▶ _Task details_: If a line in the records below contains the word "network", return that line.
Data listing Start Marker
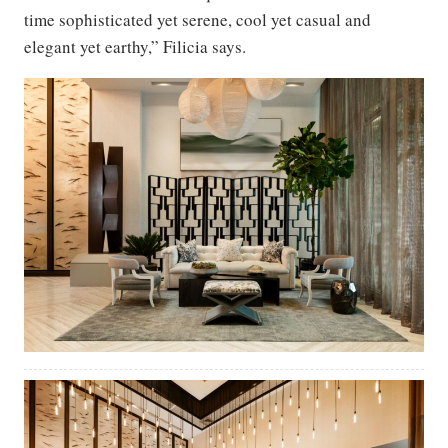
time sophisticated yet serene, cool yet casual and
elegant yet earthy,” Filicia says.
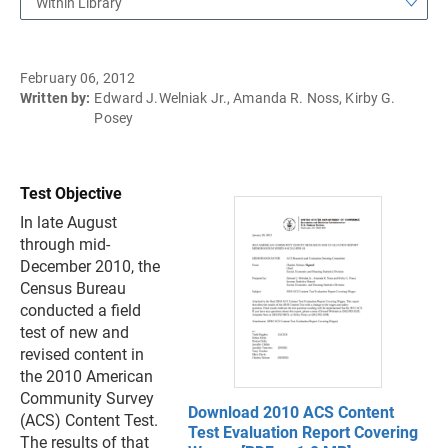
Within Library
February 06, 2012
Written by:
Edward J.Welniak Jr., Amanda R. Noss, Kirby G.
Posey
Test Objective
In late August
through mid-
December 2010, the
Census Bureau
conducted a field
test of new and
revised content in
the 2010 American
Community Survey
Download 2010 ACS Content
(ACS) Content Test.
Test Evaluation Report Covering
The results of that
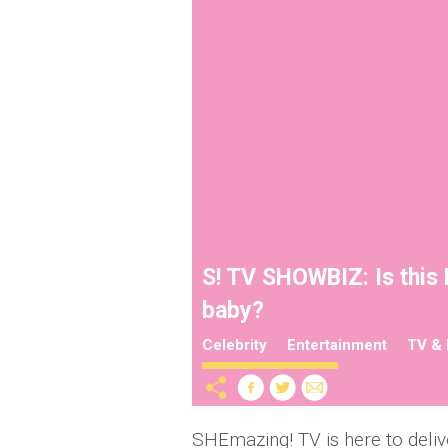
S! TV SHOWBIZ: Is this
baby?
Celebrity
Entertainment
TV & 
SHEmazing! TV is here to deliv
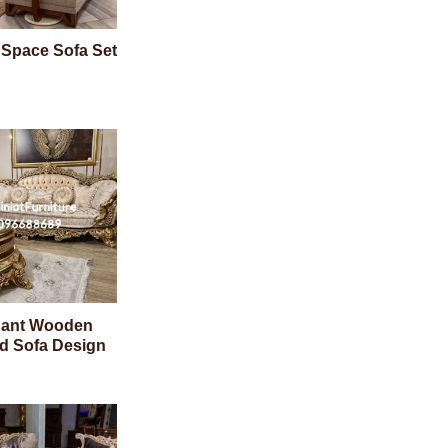
 Space Sofa Set
gant Wooden
d Sofa Design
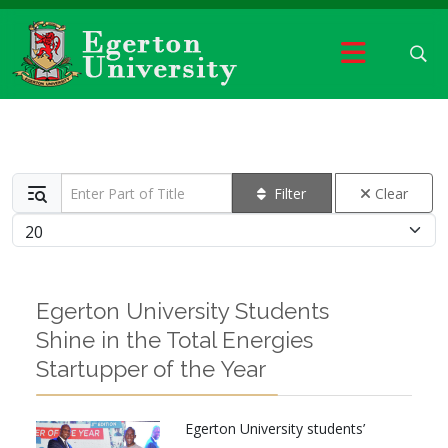
Enter Part of Title
Filter
Clear
Display #
Egerton University Students
Shine in the Total Energies
Startupper of the Year
Egerton University students’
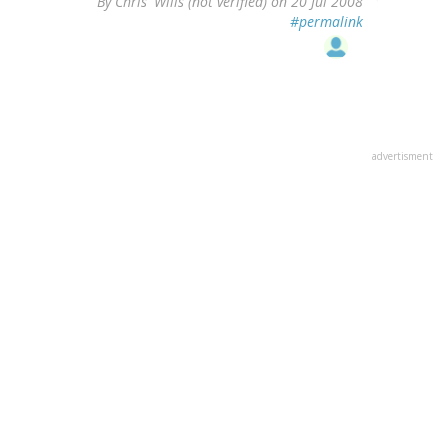
By
Chris' Wills (not verified)
on 20 Jul 2008
#permalink
advertisment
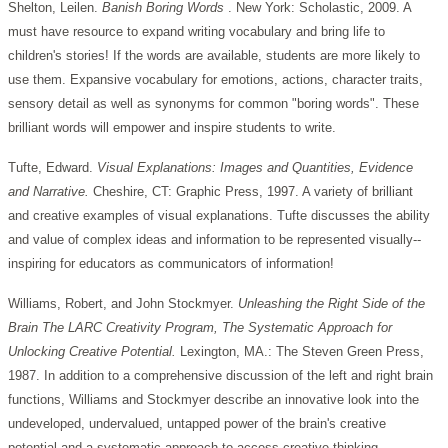
Shelton, Leilen.
Banish
Boring
Words
. New York: Scholastic, 2009. A
must have resource to expand writing vocabulary and bring life to
children's stories! If the words are available, students are more likely to
use them. Expansive vocabulary for emotions, actions, character traits,
sensory detail as well as synonyms for common "boring words". These
brilliant words will empower and inspire students to write.
Tufte, Edward.
Visual Explanations: Images and Quantities, Evidence
and Narrative.
Cheshire, CT: Graphic Press, 1997. A variety of brilliant
and creative examples of visual explanations. Tufte discusses the ability
and value of complex ideas and information to be represented visually--
inspiring for educators as communicators of information!
Williams, Robert, and John Stockmyer.
Unleashing the Right Side of the
Brain The LARC Creativity Program, The Systematic Approach for
Unlocking Creative Potential.
Lexington, MA.: The Steven Green Press,
1987. In addition to a comprehensive discussion of the left and right brain
functions, Williams and Stockmyer describe an innovative look into the
undeveloped, undervalued, untapped power of the brain's creative
potential and a systematic approach to access creative thinking.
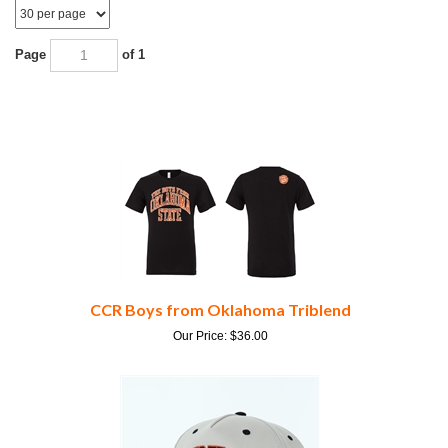
Page
of 1
CCR Boys from Oklahoma Triblend
Our Price:
$
36.00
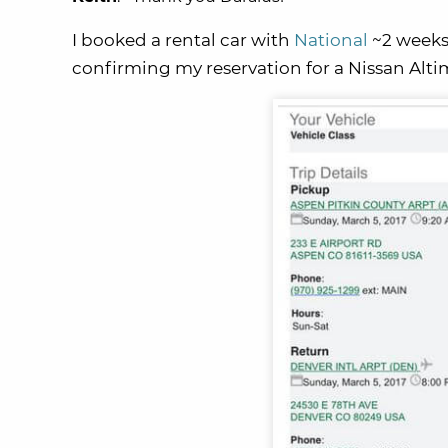
I booked a rental car with
National
~2 weeks 
confirming my reservation for a Nissan Altima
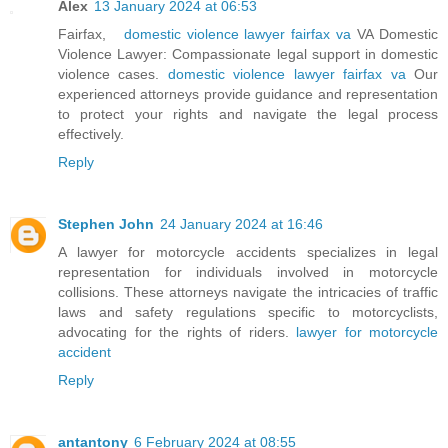
Alex
13 January 2024 at 06:53
Fairfax,
domestic violence lawyer fairfax va
VA Domestic
Violence Lawyer: Compassionate legal support in domestic
violence cases.
domestic violence lawyer fairfax va
Our
experienced attorneys provide guidance and representation
to protect your rights and navigate the legal process
effectively.
Reply
Stephen John
24 January 2024 at 16:46
A lawyer for motorcycle accidents specializes in legal
representation for individuals involved in motorcycle
collisions. These attorneys navigate the intricacies of traffic
laws and safety regulations specific to motorcyclists,
advocating for the rights of riders.
lawyer for motorcycle
accident
Reply
antantony
6 February 2024 at 08:55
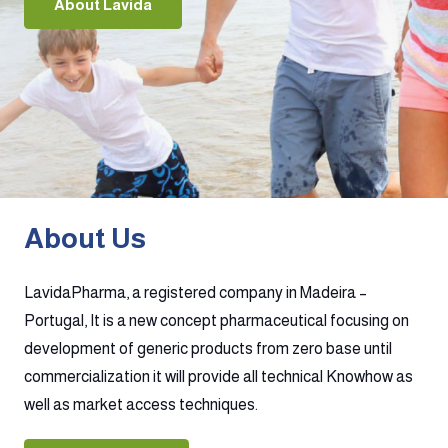
About Lavida
About Us
LavidaPharma, a registered company in Madeira –
Portugal, It is a new concept pharmaceutical focusing on
development of generic products from zero base until
commercialization it will provide all technical Knowhow as
well as market access techniques.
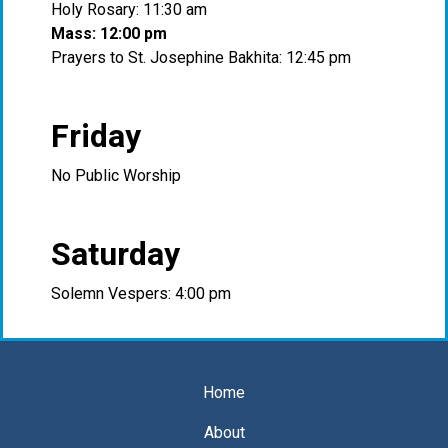
Holy Rosary: 11:30 am
Mass: 12:00 pm
Prayers to St. Josephine Bakhita: 12:45 pm
Friday
No Public Worship
Saturday
Solemn Vespers: 4:00 pm
Home
About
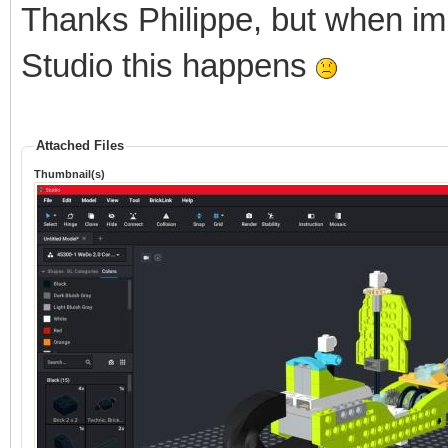
Thanks Philippe, but when im
Studio this happens
Attached Files
Thumbnail(s)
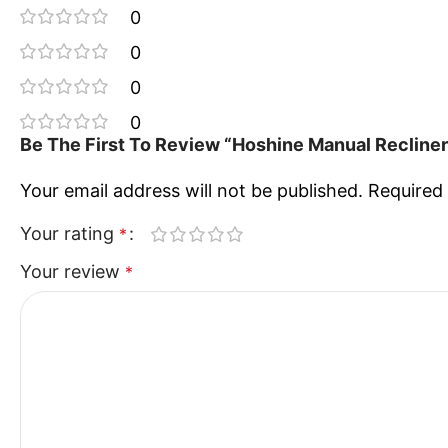
0
0
0
0
Be The First To Review “Hoshine Manual Recliner
Your email address will not be published.
Required 
Your rating
*
Your review
*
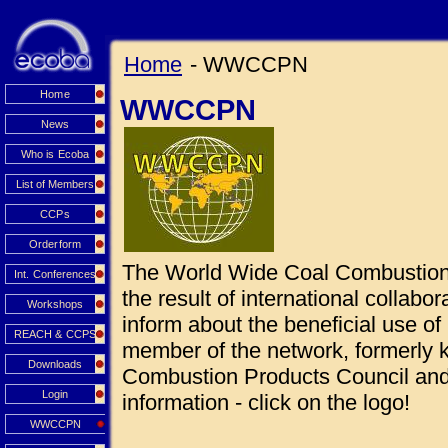
Home
- WWCCPN
Home
WWCCPN
News
Who is Ecoba
List of Members
CCPs
Orderform
The World Wide Coal Combustio
Int. Conferences
the result of international collabo
Workshops
inform about the beneficial use 
REACH & CCPS
member of the network, formerly
Downloads
Combustion Products Council and 
Login
information - click on the logo!
WWCCPN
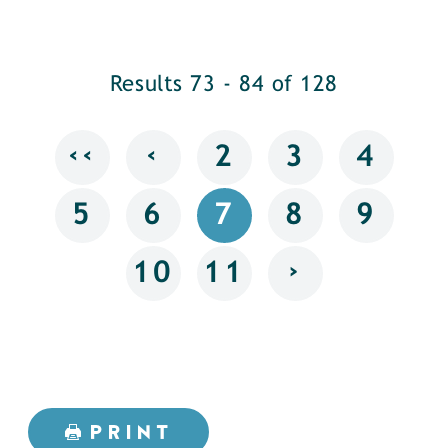
Results 73 - 84 of 128
‹‹
‹
2
3
4
5
6
7
8
9
›
10
11
PRINT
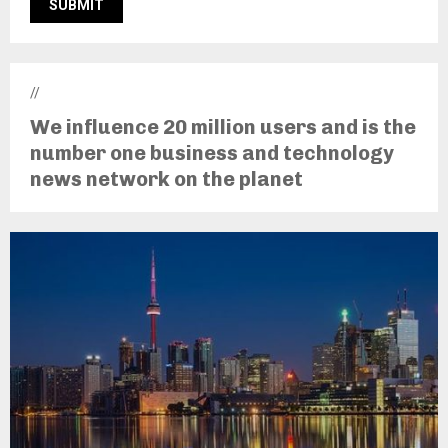
//
We influence 20 million users and is the
number one business and technology
news network on the planet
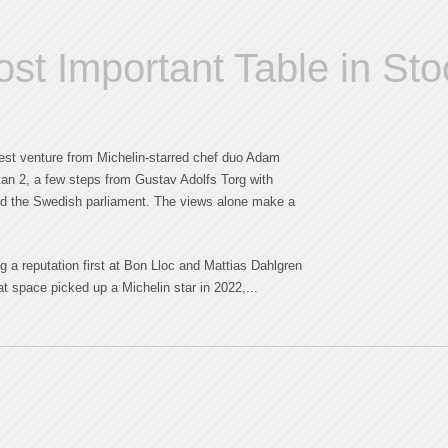
t Important Table in St
st venture from Michelin-starred chef duo Adam
an 2, a few steps from Gustav Adolfs Torg with
nd the Swedish parliament. The views alone make a
g a reputation first at Bon Lloc and Mattias Dahlgren
at space picked up a Michelin star in 2022,...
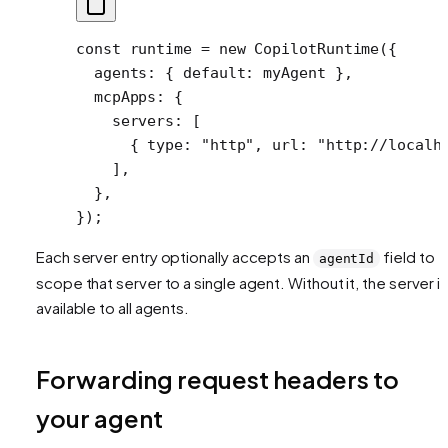
const
 runtime
 =
 new
 CopilotRuntime
({
  agents: { default: myAgent },
  mcpApps: {
    servers: [
      { type: 
"http"
, url: 
"http://localh
    ],
  },
});
Each server entry optionally accepts an
field to
agentId
scope that server to a single agent. Without it, the server i
available to all agents.
Forwarding request headers to
your agent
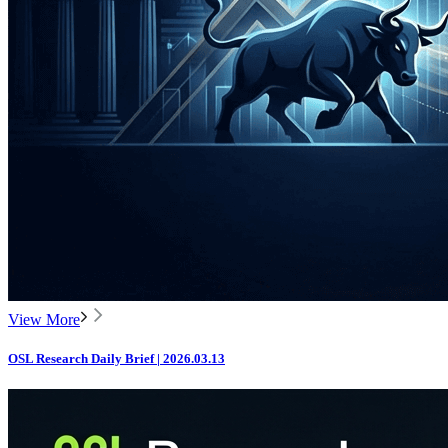
View More
OSL Research Daily Brief | 2026.03.13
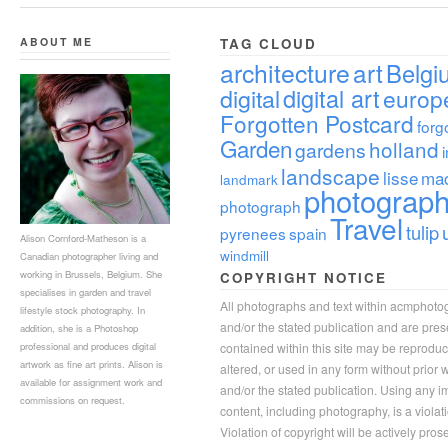
ABOUT ME
TAG CLOUD
architecture
art
Belgi
digital
digital art
europ
Forgotten Postcard
forg
Garden
holland
gardens
landscape
lisse
ma
landmark
photograp
photograph
Travel
tulip
pyrenees
spain
Alison Cornford-Matheson is a
windmill
Canadian photographer living and
working in Brussels, Belgium. She
COPYRIGHT NOTICE
specialises in garden and travel
All photographs and text within acmphoto
lifestyle stock photography. In
and/or the stated publication and are pre
addition, she is a Photoshop
professional and produces digital
contained within this site may be reprodu
artwork as fine art prints. Alison is
altered, or used in any form without prior
available for assignment work and
and/or the stated publication. Using any im
commissions on request.
content, including photography, is a violat
Violation of copyright will be actively pros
Data listing End Marker
▶ _Exercise result_:
member of the network, formerly
news network on the planet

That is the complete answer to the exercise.